GUY COMES OVER TO OUR BOOTH WITH A LITTLE 3-yr OLD. Boy picks up the snake. The father looks at one of our camo shoulder bags. I told him it's ten dollars. "If you buy the bag, I'll give him a free snake." Didn't buy. He asked his wife. Wife said "No, uh uh. You don't need that." Father told the boy 'You don't need the snake." I looked over at my wife. Told her "I don't need this." Wife said "We need money." I said "uh ohhhh."
BELIEVE IT OR NOT BUT A 12-YEAR OLD GIRL COMES INTO OUR BOOTH and asks "Have you seen a lady wearing a Super-Heinz T-shirt." I look up at her. I just couldn't resist. "No, but you had better Ketch-Up with her." Didn't get it. Over her head. Blond.
Cell Phone Stella.
There was a middle aged lady in Tyson
Wells that came into our booth with a cell phone
sticking in her right ear. She walked through our
two booths and continued talking. In one end and out the
other. Didn’t even bother looking at our
merchandise. It’s like we weren’t event there. She’s in
another world. Invisible. She had the 'speaker' on and
we could hear the other person talking quite loudly.
Believe me, it was not an interesting conversation.
It wasn’t hot; it wasn’t juice...more or less, .just
kind of babbling….. Louise did this...Helen did that
and so on..Blah. Blah. Blah.
Well anyway, she continued walking
around the booth, not even glancing at our stuff, but
she just kept on talking and walking with the phone in
her ear....once, twice, three times...... still babbling
on the phone. It was hilarious as she was subconsciously
doing it. She just kept on going around in circles
in our booth. It was crazy. In on one side, through the
booth and out the other side. Walked around, entered
again, etc. Finally after 3 or 4 laps, she finally
left and walked down the aisle still talking, still
babbling. I could still hear her and her friend from 20
feet away. I certainly hope that she does not use her
cell phone while driving or even crossing the street.
Addicted!
My Name is Jose.
During Easter weekend, we had a Mexican couple came over
to our booth at Casa de Fruta in Hollister and he asked
for the price of one of our knives that we happened to
be selling. "Ten Dollars," said my wife to him.
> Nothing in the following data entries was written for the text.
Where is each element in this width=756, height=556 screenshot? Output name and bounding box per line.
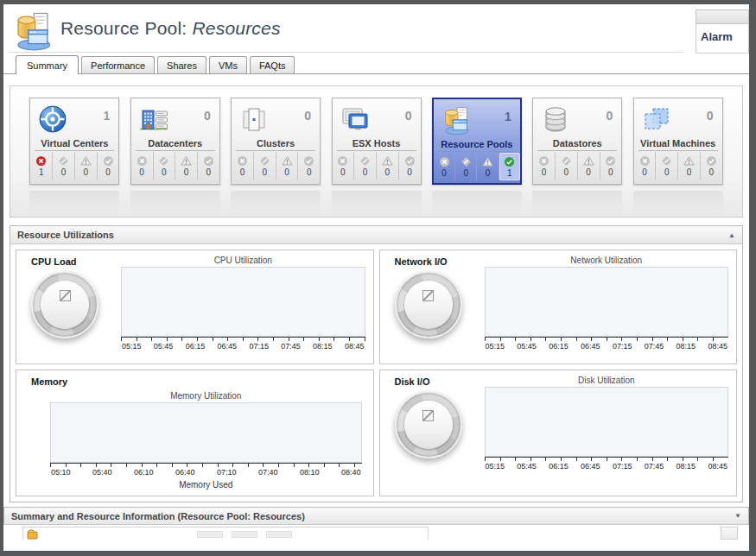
fatal-icon <box>137 155 148 167</box>
axis-tick-label: 05:15 <box>486 462 505 471</box>
axis-tick-label: 07:10 <box>217 468 237 477</box>
status-normal[interactable]: 1 <box>499 153 520 180</box>
normal-icon <box>504 156 515 167</box>
disk-io-gauge[interactable] <box>395 391 462 458</box>
normal-icon <box>706 155 717 167</box>
x-axis-labels: 05:1005:4006:1006:4007:1007:4008:1008:40 <box>50 467 362 477</box>
tile-count: 0 <box>304 109 311 123</box>
tile-label: Virtual Centers <box>35 138 114 151</box>
cpu-load-gauge[interactable] <box>31 271 98 338</box>
status-fatal[interactable]: 1 <box>30 152 53 180</box>
status-warning[interactable]: 0 <box>377 152 399 180</box>
status-warning[interactable]: 0 <box>276 152 299 180</box>
status-fatal[interactable]: 0 <box>232 152 254 180</box>
critical-icon <box>661 155 672 167</box>
cpu-utilization-chart: CPU Utilization 05:1505:4506:1506:4507:1… <box>121 256 365 351</box>
tile-virtual-centers[interactable]: 1 Virtual Centers 1 0 0 0 <box>29 98 119 185</box>
fatal-icon <box>35 155 47 167</box>
status-normal[interactable]: 0 <box>298 152 320 180</box>
status-fatal[interactable]: 0 <box>131 152 154 180</box>
status-critical[interactable]: 0 <box>154 152 176 180</box>
tile-datacenters[interactable]: 0 Datacenters 0 0 0 0 <box>130 98 220 185</box>
axis-tick-label: 06:45 <box>581 462 600 471</box>
application-window: Resource Pool: Resources Alarm Summary P… <box>0 0 756 556</box>
status-fatal[interactable]: 0 <box>634 152 657 180</box>
critical-icon <box>259 155 270 167</box>
entity-tiles-row: 1 Virtual Centers 1 0 0 0 0 Datacenters … <box>10 98 742 185</box>
tab-faqts[interactable]: FAQts <box>250 56 295 73</box>
status-warning[interactable]: 0 <box>678 152 701 180</box>
critical-icon <box>158 155 169 167</box>
status-normal[interactable]: 0 <box>399 152 421 180</box>
tile-esx-hosts[interactable]: 0 ESX Hosts 0 0 0 0 <box>332 98 422 185</box>
status-count: 0 <box>463 168 468 178</box>
network-io-gauge[interactable] <box>395 271 462 338</box>
status-critical[interactable]: 0 <box>53 152 75 180</box>
tile-label: ESX Hosts <box>337 138 416 151</box>
resource-utilizations-header[interactable]: Resource Utilizations ▲ <box>10 226 742 244</box>
critical-icon <box>58 155 69 167</box>
tab-shares[interactable]: Shares <box>157 56 206 73</box>
tab-summary[interactable]: Summary <box>16 55 79 74</box>
status-fatal[interactable]: 0 <box>333 152 355 180</box>
entity-tiles-shelf: 1 Virtual Centers 1 0 0 0 0 Datacenters … <box>10 85 743 218</box>
status-warning[interactable]: 0 <box>75 152 98 180</box>
network-utilization-chart: Network Utilization 05:1505:4506:1506:45… <box>485 256 729 351</box>
utilization-grid: CPU Load CPU Utilization 05:1505:4506:15… <box>10 244 742 502</box>
status-critical[interactable]: 0 <box>656 152 678 180</box>
status-warning[interactable]: 0 <box>477 153 499 180</box>
status-normal[interactable]: 0 <box>600 152 622 180</box>
status-fatal[interactable]: 0 <box>533 152 556 180</box>
status-count: 0 <box>486 168 491 178</box>
axis-tick-label: 08:15 <box>313 342 333 351</box>
network-io-label: Network I/O <box>395 256 485 267</box>
axis-tick-label: 06:10 <box>134 468 154 477</box>
axis-tick-label: 05:15 <box>486 342 505 351</box>
tiles-reflection <box>10 185 742 213</box>
tile-virtual-machines[interactable]: 0 Virtual Machines 0 0 0 0 <box>633 98 723 185</box>
collapse-icon[interactable]: ▲ <box>728 231 735 239</box>
axis-tick-label: 05:45 <box>517 462 537 471</box>
virtual-center-icon <box>36 103 69 136</box>
tile-clusters[interactable]: 0 Clusters 0 0 0 0 <box>231 98 321 185</box>
status-normal[interactable]: 0 <box>701 152 722 180</box>
status-critical[interactable]: 0 <box>354 152 377 180</box>
fatal-icon <box>237 155 248 167</box>
resource-utilizations-panel: Resource Utilizations ▲ CPU Load CPU Uti… <box>10 225 743 502</box>
disk-utilization-chart: Disk Utilization 05:1505:4506:1506:4507:… <box>485 376 729 471</box>
expand-icon[interactable]: ▼ <box>734 512 741 520</box>
tile-count: 0 <box>405 109 412 123</box>
status-count: 1 <box>507 168 512 178</box>
summary-info-header[interactable]: Summary and Resource Information (Resour… <box>3 507 749 525</box>
status-critical[interactable]: 0 <box>254 152 276 180</box>
warning-icon <box>382 155 393 167</box>
status-count: 0 <box>708 167 714 177</box>
tab-performance[interactable]: Performance <box>81 56 155 73</box>
network-plot-area <box>485 267 729 337</box>
status-critical[interactable]: 0 <box>455 153 477 180</box>
chart-title: Memory Utilization <box>50 391 362 401</box>
warning-icon <box>282 155 293 167</box>
header-divider <box>9 52 683 53</box>
memory-label: Memory <box>31 376 365 387</box>
status-count: 0 <box>687 167 692 177</box>
tile-resource-pools[interactable]: 1 Resource Pools 0 0 0 1 <box>432 98 522 185</box>
tab-vms[interactable]: VMs <box>209 56 247 73</box>
network-quadrant: Network I/O Network Utilization 05:1505:… <box>379 250 738 364</box>
tile-count: 0 <box>204 109 211 123</box>
status-normal[interactable]: 0 <box>98 152 119 180</box>
minimize-control[interactable] <box>721 527 738 540</box>
panel-title: Resource Utilizations <box>17 230 114 240</box>
tile-datastores[interactable]: 0 Datastores 0 0 0 0 <box>532 98 622 185</box>
disk-io-label: Disk I/O <box>395 376 485 387</box>
normal-icon <box>103 155 114 167</box>
status-fatal[interactable]: 0 <box>434 153 455 180</box>
status-warning[interactable]: 0 <box>175 152 198 180</box>
status-warning[interactable]: 0 <box>578 152 600 180</box>
status-critical[interactable]: 0 <box>556 152 578 180</box>
alarms-panel[interactable]: Alarm <box>696 9 749 54</box>
status-normal[interactable]: 0 <box>198 152 219 180</box>
panel-title: Summary and Resource Information (Resour… <box>11 511 305 521</box>
axis-tick-label: 08:15 <box>677 462 696 471</box>
axis-tick-label: 07:45 <box>645 342 664 351</box>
The guy looked at my wife. "How about seven
dollars?" he asked. My wife then replied "No way,
Jose." The guy stepped back. He was
surprised while his wife suddenly gave him a weird look.
"How did you know my name?" he said. "I don't
know" my wife said to him as the wife appeared to be
very upset. Nothing further was said. The angry couple
walked away arguing in Spanish with one another as she
suspected that the guy actually knew my wife. Too
bad I had stepped away to the bathroom for a few minutes
or else I could have really played along.
Absolutely hilarious. My wife told me that the
lady looked like she wanted to kill him. Very
jealous but she still didn’t understand that my wife had
nothing to do with her husband.
The tale of the KILLER KIELBASA
We were doing the Deschutes
County Fair over in Redmond and it was time to find
something to eat. I decided to walk around
and find some food and had to fight through hordes of
people. They were all crowded around the food
booths and certainly were not hanging out near the
vendor’s. From what I understand attendance was down
this year. Apparently they expected 230,000.
There was no way they had close to that. We had
very poor crowd flow where we were located. Seems
like everybody congregated in the carnival and food
areas.
We were at the Tillamook County
Fair in Oregon and tried to get electricity from an
outlet which was 20 feet away from the booth. You need
power at night for lights because these County Fair’s
run pretty late at night and there’s no way you can
operate in the dark. You need to see. It wasn’t working,
so we called an electrician. He came over and
after 45 minutes of doing this and that, we had
power. Wonderful. When we returned the next day, we had
no power again and we checked the circuit boxes, etc.
and we had no juice. My neighbors, who happened to
be selling BBQ grills, asked me what we should do.
I looked over at them and pointed to the religious booth
that was located on the other side of their’s (God
Save's) and told them "Talk to Him." He glanced over
there and we all began laughing. "I don't want
to.....he's giving us rain on Friday," was his response.